Share & Connect
The question “what makes an underachiever?” has preoccupied parents, psychologists and educators since time immemorial. This hot button forms the intrigue for much of Jason Bateman’s directorial feature debut ‘Bad Words’, but it’s mere bait-and-switch for a barely-appropriate black comedy. From the outset we’re introduced to Guy Trilby, an embittered 40-year-old middle school dropout who weasels into a prestigious children’s spelling bee, qualifying because he never passed the 8th grade.
Trilby, played by Bateman of the acclaimed “Arrested Development” narrates his mediocrity in a laudably frank voice-over. “I’m not that good at a lot of stuff, especially thinking things through. But my feelings were hurt,” he confesses. But then he opens his mouth and we realize that this piece of work has the most abrasive tongue since Ozzy Osbourne.
“Hey moms, let’s break out the rubber pillowcases tonight. Little pr**ks are gonna be counting tears, not sheep,” he catcalls after his victory at the Columbus Ohio Regional Spelling Bee. His competing against pre-teens a quarter of his age incenses parents and the organizing committee (as one outraged father exclaims, some parents spend thousands of dollars on linguistic coaches).

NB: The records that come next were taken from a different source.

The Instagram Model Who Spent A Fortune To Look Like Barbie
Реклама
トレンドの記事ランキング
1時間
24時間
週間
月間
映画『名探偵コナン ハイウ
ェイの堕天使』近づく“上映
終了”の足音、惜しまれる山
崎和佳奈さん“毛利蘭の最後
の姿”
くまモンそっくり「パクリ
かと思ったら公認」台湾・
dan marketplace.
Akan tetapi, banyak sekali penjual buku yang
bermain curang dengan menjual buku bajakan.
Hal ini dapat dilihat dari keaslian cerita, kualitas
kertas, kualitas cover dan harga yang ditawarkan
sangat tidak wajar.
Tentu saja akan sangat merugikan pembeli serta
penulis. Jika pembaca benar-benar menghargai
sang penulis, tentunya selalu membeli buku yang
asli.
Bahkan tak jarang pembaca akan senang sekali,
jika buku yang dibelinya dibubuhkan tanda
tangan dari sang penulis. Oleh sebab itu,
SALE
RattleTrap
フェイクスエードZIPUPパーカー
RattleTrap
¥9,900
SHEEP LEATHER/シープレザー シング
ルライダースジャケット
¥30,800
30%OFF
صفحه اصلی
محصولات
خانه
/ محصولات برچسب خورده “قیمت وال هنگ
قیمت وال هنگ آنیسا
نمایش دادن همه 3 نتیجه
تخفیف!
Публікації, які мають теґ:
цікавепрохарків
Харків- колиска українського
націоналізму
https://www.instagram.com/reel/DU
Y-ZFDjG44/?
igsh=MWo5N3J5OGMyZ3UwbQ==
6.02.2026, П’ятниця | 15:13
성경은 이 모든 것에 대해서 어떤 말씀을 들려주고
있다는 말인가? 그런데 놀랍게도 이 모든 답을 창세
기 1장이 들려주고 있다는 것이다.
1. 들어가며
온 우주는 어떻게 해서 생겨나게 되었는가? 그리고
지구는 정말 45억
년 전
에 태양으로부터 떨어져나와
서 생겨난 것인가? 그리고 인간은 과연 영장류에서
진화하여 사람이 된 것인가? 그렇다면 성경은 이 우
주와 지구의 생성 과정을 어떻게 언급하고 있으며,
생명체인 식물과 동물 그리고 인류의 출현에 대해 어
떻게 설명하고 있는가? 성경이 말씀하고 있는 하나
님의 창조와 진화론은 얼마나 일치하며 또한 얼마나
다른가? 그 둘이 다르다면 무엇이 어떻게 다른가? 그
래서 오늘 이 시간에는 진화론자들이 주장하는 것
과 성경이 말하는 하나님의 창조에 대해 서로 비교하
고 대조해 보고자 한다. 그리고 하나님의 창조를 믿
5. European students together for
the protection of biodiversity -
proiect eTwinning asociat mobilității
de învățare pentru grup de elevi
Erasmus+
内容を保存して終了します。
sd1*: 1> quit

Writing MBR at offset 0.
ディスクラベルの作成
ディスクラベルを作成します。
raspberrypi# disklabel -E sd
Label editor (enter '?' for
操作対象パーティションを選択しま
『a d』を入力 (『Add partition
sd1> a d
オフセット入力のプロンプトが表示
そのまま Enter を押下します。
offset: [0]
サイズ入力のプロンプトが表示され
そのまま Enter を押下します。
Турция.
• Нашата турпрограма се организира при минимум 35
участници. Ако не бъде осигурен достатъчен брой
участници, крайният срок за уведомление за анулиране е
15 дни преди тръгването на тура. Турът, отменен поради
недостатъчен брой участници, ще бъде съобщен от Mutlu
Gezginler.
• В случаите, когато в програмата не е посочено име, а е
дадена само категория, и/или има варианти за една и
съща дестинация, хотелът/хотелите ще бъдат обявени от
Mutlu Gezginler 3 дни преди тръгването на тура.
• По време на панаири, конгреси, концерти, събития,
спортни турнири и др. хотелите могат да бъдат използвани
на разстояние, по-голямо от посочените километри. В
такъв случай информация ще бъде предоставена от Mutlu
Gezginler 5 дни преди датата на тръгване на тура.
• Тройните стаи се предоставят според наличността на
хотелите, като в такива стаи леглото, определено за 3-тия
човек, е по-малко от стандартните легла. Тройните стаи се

But Trilby takes it all in good humor, reveling in their fury.
Before long, he’s taking the nationals – held in Los Angeles – by storm. Sponsoring him in the hopes of decoding his motives is messy-haired, loose-principled reporter Jenny Widgeon (Kathryn Hahn) who writes for the satirically named online newspaper ‘The Click and Scroll’. Bateman’s brand of deadpan satire that walks the fine line of propriety immerses us in Trilby’s world, where he calmly tells the mother of a contestant that her vagina resembles a “blown-out sweat sock” and slips a live lobster into an occupied toilet cubicle – with hilarious consequences.
But Bateman dangles the “why is he doing this?” carrot before us so expertly that Trilby’s overt hatred of the world only makes us yet more curious about his seemingly sociopathic state of mind that we pardon all plebeianism.

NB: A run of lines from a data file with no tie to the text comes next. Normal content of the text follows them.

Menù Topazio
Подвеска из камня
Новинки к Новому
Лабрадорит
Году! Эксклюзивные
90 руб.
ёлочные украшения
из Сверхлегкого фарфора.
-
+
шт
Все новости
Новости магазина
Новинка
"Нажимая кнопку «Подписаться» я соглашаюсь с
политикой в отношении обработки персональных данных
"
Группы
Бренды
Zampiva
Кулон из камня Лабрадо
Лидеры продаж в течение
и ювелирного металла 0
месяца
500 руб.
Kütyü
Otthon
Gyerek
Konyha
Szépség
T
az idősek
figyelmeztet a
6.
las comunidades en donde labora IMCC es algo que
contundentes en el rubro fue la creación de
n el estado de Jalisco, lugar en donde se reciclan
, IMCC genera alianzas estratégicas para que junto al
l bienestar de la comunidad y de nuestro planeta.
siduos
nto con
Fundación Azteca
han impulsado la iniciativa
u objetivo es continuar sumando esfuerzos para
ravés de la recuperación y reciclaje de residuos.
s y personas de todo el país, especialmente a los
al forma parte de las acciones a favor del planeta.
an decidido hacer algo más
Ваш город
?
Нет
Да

On the plane to Los Angeles he meets 10-year-old Chaitanya Chopra (Rohan Chand), who embodies every racial stereotype (tough love parenting, excessive studiousness) associated with the Middle East. “My dad says Economy Class builds character,” he chirps after introducing himself. Unsurprisingly, Trilby tells the boy to point his “curry hole” the other way or he’ll tell the captain his bag is ticking.
Of course, only a child can melt the steely exterior of a misanthropist – think Disney’s ‘Despicable Me’ – but at least Bateman does not expect us to find this cliché cute. The two venture out for a night of soda-fuelled hedonism (although we fleetingly see 10-year-old Chaitanya downing shots from under the table). Watching the PG-rated corruption of this youngster as they visit a red-light district, a nightclub and gorge on chilli fries – a slow-motion montage of bad behavior to a bad-ass soundtrack – is a refreshing break from the hallowed halls of academia.

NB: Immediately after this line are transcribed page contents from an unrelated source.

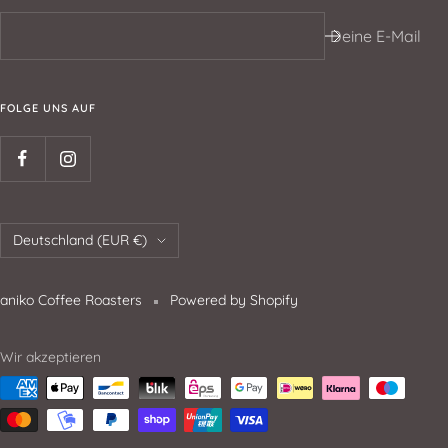
Deine E-Mail
FOLGE UNS AUF
Deutschland (EUR €)
aniko Coffee Roasters
Powered by Shopify
Wir akzeptieren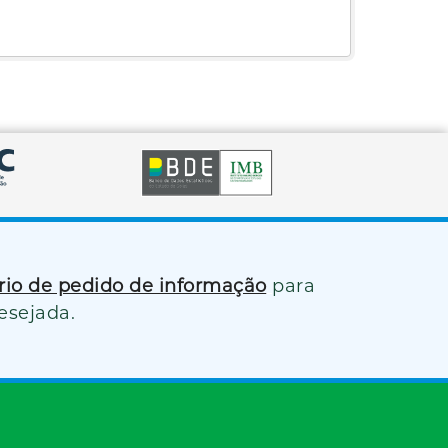
ário de pedido de informação
para
esejada.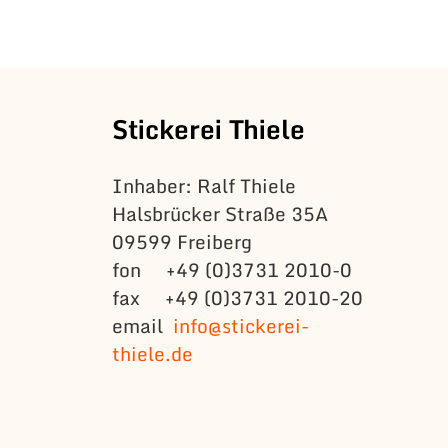
Stickerei Thiele
Inhaber: Ralf Thiele
Halsbrücker Straße 35A
09599 Freiberg
fon +49 (0)3731 2010-0
fax +49 (0)3731 2010-20
email
info@stickerei-
thiele.de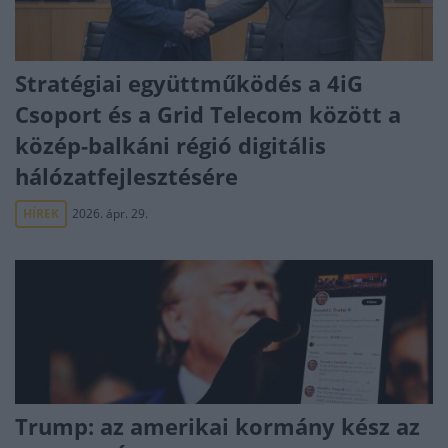
Stratégiai együttműködés a 4iG
Csoport és a Grid Telecom között a
közép-balkáni régió digitális
hálózatfejlesztésére
HÍREK
2026. ápr. 29.
Trump: az amerikai kormány kész az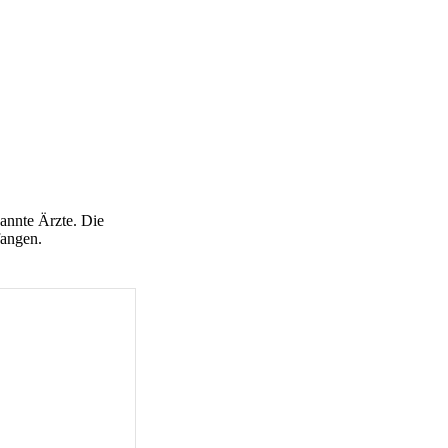
annte Ärzte. Die
fangen.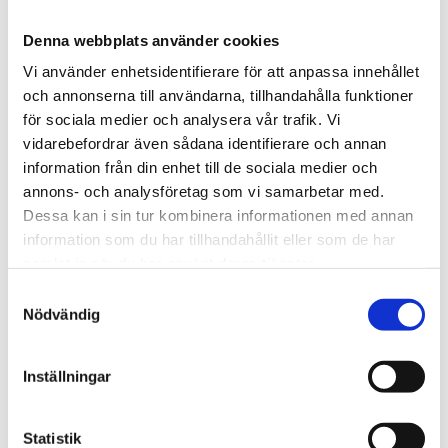
Måndagar: 08.30 – 11.30
Denna webbplats använder cookies
Kursstart:
Vi använder enhetsidentifierare för att anpassa innehållet
På Valhallabadet har vi endast babysim.
och annonserna till användarna, tillhandahålla funktioner
Vecka 35
för sociala medier och analysera vår trafik. Vi
Vecka 43
vidarebefordrar även sådana identifierare och annan
information från din enhet till de sociala medier och
annons- och analysföretag som vi samarbetar med.
Dessa kan i sin tur kombinera informationen med annan
information som du har tillhandahållit eller som de har
samlat in när du har använt deras tjänster.
Samtyckesval
Nödvändig
Inställningar
Statistik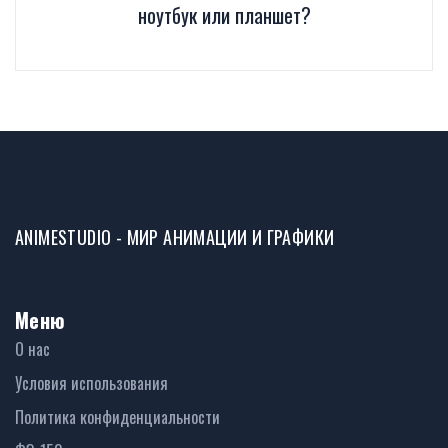
ноутбук или планшет?
ANIMESTUDIO - МИР АНИМАЦИИ И ГРАФИКИ
Меню
О нас
Условия использования
Политика конфиденциальности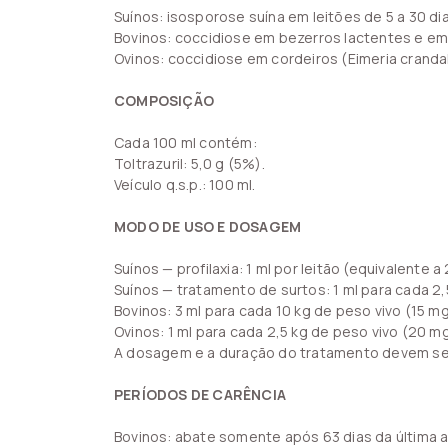
Suínos: isosporose suína em leitões de 5 a 30 dia
Bovinos: coccidiose em bezerros lactentes e em re
Ovinos: coccidiose em cordeiros (Eimeria crandalli
COMPOSIÇÃO
Cada 100 ml contém:
Toltrazuril: 5,0 g (5%).
Veículo q.s.p.: 100 ml.
MODO DE USO E DOSAGEM
Suínos — profilaxia: 1 ml por leitão (equivalente a 2
Suínos — tratamento de surtos: 1 ml para cada 2,
Bovinos: 3 ml para cada 10 kg de peso vivo (15 mg/
Ovinos: 1 ml para cada 2,5 kg de peso vivo (20 mg/
A dosagem e a duração do tratamento devem seg
PERÍODOS DE CARÊNCIA
Bovinos: abate somente após 63 dias da última 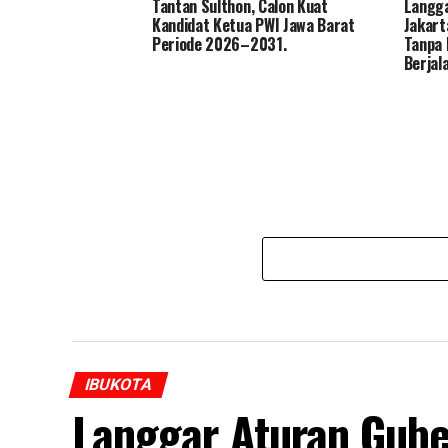
Tantan Sulthon, Calon Kuat
Langga
Kandidat Ketua PWI Jawa Barat
Jakart
Periode 2026–2031.
Tanpa 
Berjal
IBUKOTA
Langgar Aturan Gube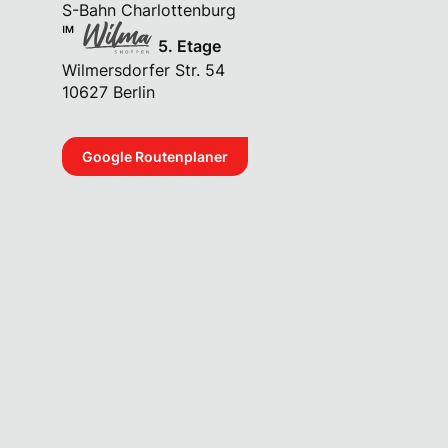
S-Bahn Charlottenburg
Kontaktdaten
5. Etage
Wilmersdorfer Str. 54
10627 Berlin
Google Routenplaner
Anti-Spam:
Lebenslauf anhängen als PDF
Mit dem Klick erteile ich meine Einwilligung zur
Datenverarbeitung. Ich erkenne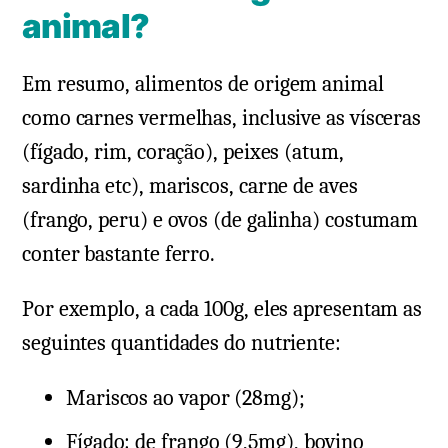
animal?
Em resumo, alimentos de origem animal
como carnes vermelhas, inclusive as vísceras
(fígado, rim, coração), peixes (atum,
sardinha etc), mariscos, carne de aves
(frango, peru) e ovos (de galinha) costumam
conter bastante ferro.
Por exemplo, a cada 100g, eles apresentam as
seguintes quantidades do nutriente:
Mariscos ao vapor (28mg);
Fígado: de frango (9,5mg), bovino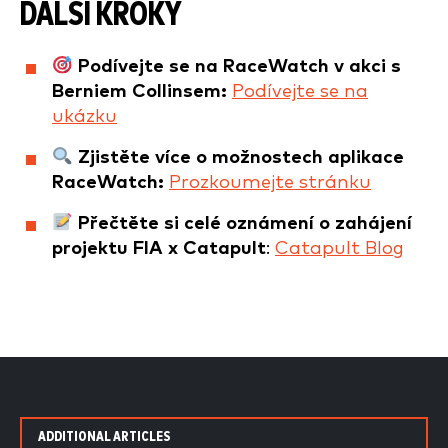
DALŠÍ KROKY
Podívejte se na RaceWatch v akci s
Berniem Collinsem:
Podívejte se na
ukázku
Zjistěte více o možnostech aplikace
RaceWatch:
Prozkoumejte stránku
Přečtěte si celé oznámení o zahájení
projektu FIA x Catapult
:
Catapult Blog
ADDITIONAL ARTICLES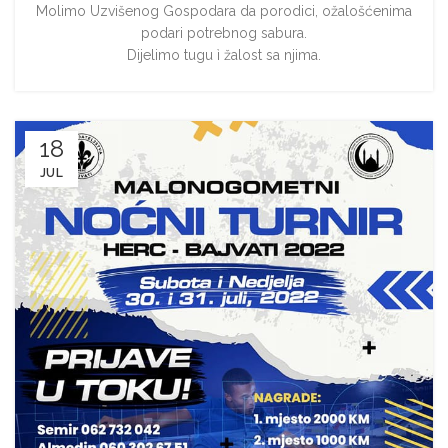
Molimo Uzvišenog Gospodara da porodici, ožalošćenima
podari potrebnog sabura.
Dijelimo tugu ì žalost sa njima.
18
JUL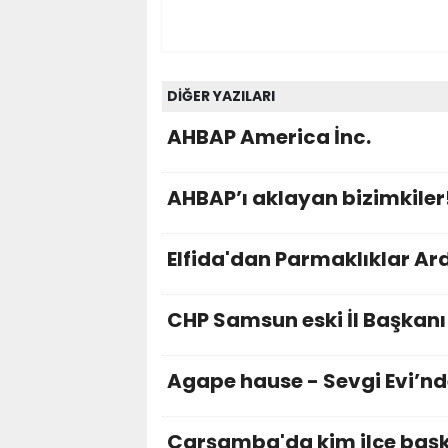
DİĞER YAZILARI
AHBAP America İnc.
AHBAP’ı aklayan bizimkiler
Elfida'dan Parmaklıklar Ar
CHP Samsun eski İl Başka
Agape hause - Sevgi Evi’nd
Çarşamba'da kim ilçe başka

We see Trilby start to care about someone other than himself, even bringing the boy a copy of ‘Maxim’ men’s magazine, but without making the dramatic license mistake of becoming a big softie – neither does the doe-eyed Chaitanya become an expletive-slinging little urchin. Let the innocence of childhood be.
Admittedly, ‘Bad Words’ is not the lowest common denominator of satire; it’s saved by some truly delicious dialogue by newcomer screenwriter Andrew Dodge. But Bateman never addresses the wider context of Trilby’s character – such as why he dropped out of 8th grade when his transcript evidenced signs of genius – and it’s the borderline-sadistic pranks that keep the spelling bee interesting (such as smearing ketchup on a contestant’s chair to humiliate her into thinking her period has started).
‘Bad Words’ undersells a multifaceted character whose acidic spite is shoe-horned into a very common pigeon hole . Trilby’s motives for upending the first televised national spelling bee is not quite the bombshell one had hoped for, but ‘Bad Words’ is one hell of a ride if you don’t mind a few loose ends.